ГЛАВА 16

Виктория

Два месяца назад…


Найти подходящее время для разговора с сыном, о желании начать отношения с его лучшим другом, по-видимому, просто невозможно. Каждый раз, когда я пыталась затронуть эту тему, отрепетированные слова испарялись из моего сознания, и я говорила о всякой ерунде вроде арахисового «Эм-энд-Эмс» и прочей никому не важной чепухе.

Сегодня у нас состоялся один из этих странных неловких разговоров. Я только вернулась домой, когда на телефон пришло сообщение. Взглянув на экран, я увидела имя Уэстона.

Направившись по коридору в свою комнату, я плюхнулась на кровать и открыла сообщение.


Сегодня ты выглядишь особенно несчастной.


Я нахмурилась. Когда он меня видел?


Откуда ты знаешь?


Три точки появились на экране мгновенно, давая понять, что он отвечает.


Видел, как ты вернулась домой. В чем дело?


Сделав глубокий вдох, я решила рассказать ему, что происходит. Он остался верен своему слову и не давил на меня с отношениями. Он был рядом, и между нами все было почти как обычно. За исключением пошлых сообщений, которые я получала, когда мы были в компании, и Люк притворялся, что флиртует со мной.

Я кусала губу, старательно подбирая нужные слова.


Пыталась поговорить сегодня с Финном. Разговор пошел не по плану. Как всегда. Я начала болтать какую-то ерунду о том, что лебеди — единственные птицы, у которых выпирает пенис.

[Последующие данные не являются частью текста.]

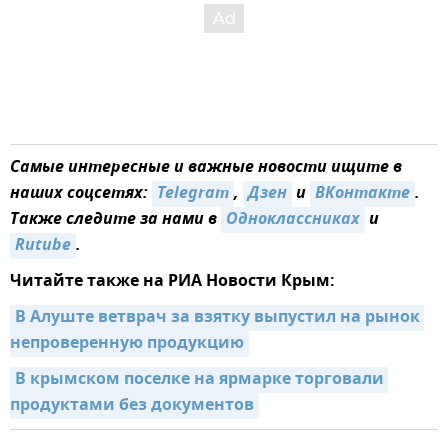
Самые интересные и важные новости ищите в
наших соцсетях:
Telegram
,
Дзен
и
ВКонтакте
.
Также следите за нами в
Одноклассниках
и
Rutube
.
Читайте также на РИА Новости Крым:
В Алуште ветврач за взятку выпустил на рынок 
непроверенную продукцию
В крымском поселке на ярмарке торговали 
продуктами без документов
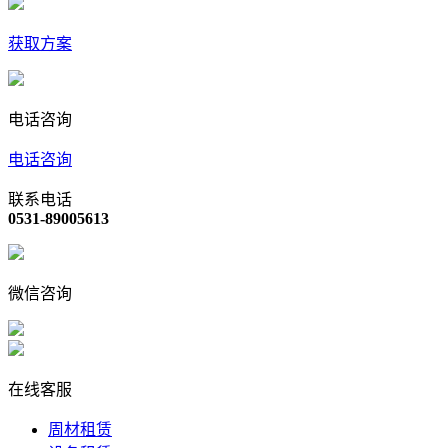
获取方案
电话咨询
电话咨询
联系电话
0531-89005613
微信咨询
在线客服
周材租赁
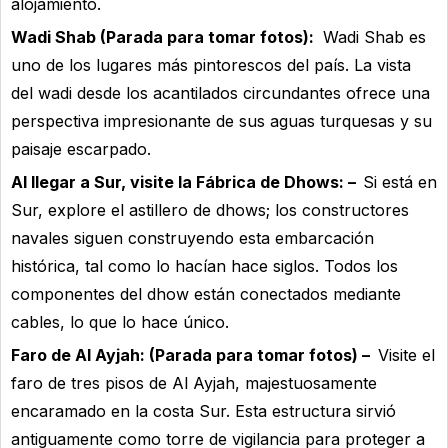
alojamiento.
Wadi Shab (Parada para tomar fotos):
Wadi Shab es
uno de los lugares más pintorescos del país. La vista
del wadi desde los acantilados circundantes ofrece una
perspectiva impresionante de sus aguas turquesas y su
paisaje escarpado.
Al llegar a Sur, visite la Fábrica de Dhows: –
Si está en
Sur, explore el astillero de dhows; los constructores
navales siguen construyendo esta embarcación
histórica, tal como lo hacían hace siglos. Todos los
componentes del dhow están conectados mediante
cables, lo que lo hace único.
Faro de Al Ayjah: (Parada para tomar fotos) –
Visite el
faro de tres pisos de Al Ayjah, majestuosamente
encaramado en la costa Sur. Esta estructura sirvió
antiguamente como torre de vigilancia para proteger a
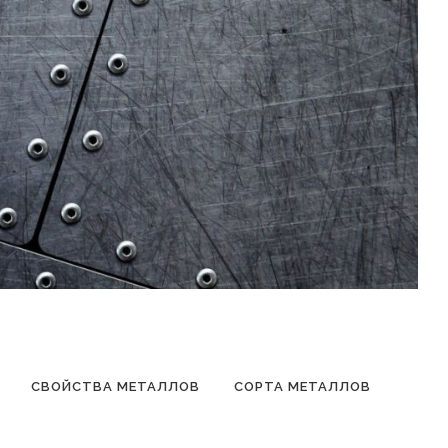
СВОЙСТВА МЕТАЛЛОВ
СОРТА МЕТАЛЛОВ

На этот раз появление точек заняло больше времени.


Хочешь, с ним поговорю я?


Как бы сильно мне ни хотелось не говорить об этом с Финном, я должна была сделать это сама.


Спасибо, но нет. Будет лучше, если это будет исходить от меня.


В этот раз точки не появились вовсе, но раздался стук в приоткрытую дверь моей спальни. Я подняла голову и увидела, как входит Уэстон. Да с таким видом, будто ему принадлежит этот дом. Я приподняла брови.

— Что ты здесь делаешь?

Он пожал плечами.

— Веришь или нет, я не большой фанат сообщений. Особенно, когда человек, с которым я переписываюсь, живет по соседству.

Я положила голову обратно на подушку.

— Справедливо.

— Ну, а еще мне интересно, откуда ты знаешь, что у лебедей выпирает пенис?

Я покачала головой.

— Может и нет.

Кровать прогнулась под весом Уэстона, когда он присел с краю, а потом переполз к изголовью и облокотился на него спиной. Он скрестил руки за головой, и я заметила новую татуировку. По крайней мере, мне показалось, что она новая.

Приподнявшись, я провела по ней пальцем, чувствуя небольшую воспаленность кожи. Теперь я точно была уверена, что она новая.

— Когда ты ее сделал? — Я провела пальцем по стреле на внутренней стороне его бицепса.

Он посмотрел на место, к которому я прикасалась.

— Две недели назад. Тебе нравится?

Я кивнула.

— Ага. Неплохо. Я собиралась сделать себе что-то похожее, — я села и схватила телефон, чтобы залезть на «Пинтерест» и показать ему выбранный дизайн. Отыскав нужные фото, я передала ему телефон.

— Хм, и правда похоже. Ты все еще планируешь ее сделать? — спросил он, вернув мне телефон.

Пожав плечами, я забрала телефон и начала просматривать другие отложенные картинки.

— Думаю, да. Однажды. Мне нравится ее значение.

Уэстон улыбнулся.

— Мне тоже. Поэтому я ее и сделал.

Я улыбнулась в ответ и кивнула.

— «Двигаться вперед», — прошептала я, продолжая пролистывать стену в приложении.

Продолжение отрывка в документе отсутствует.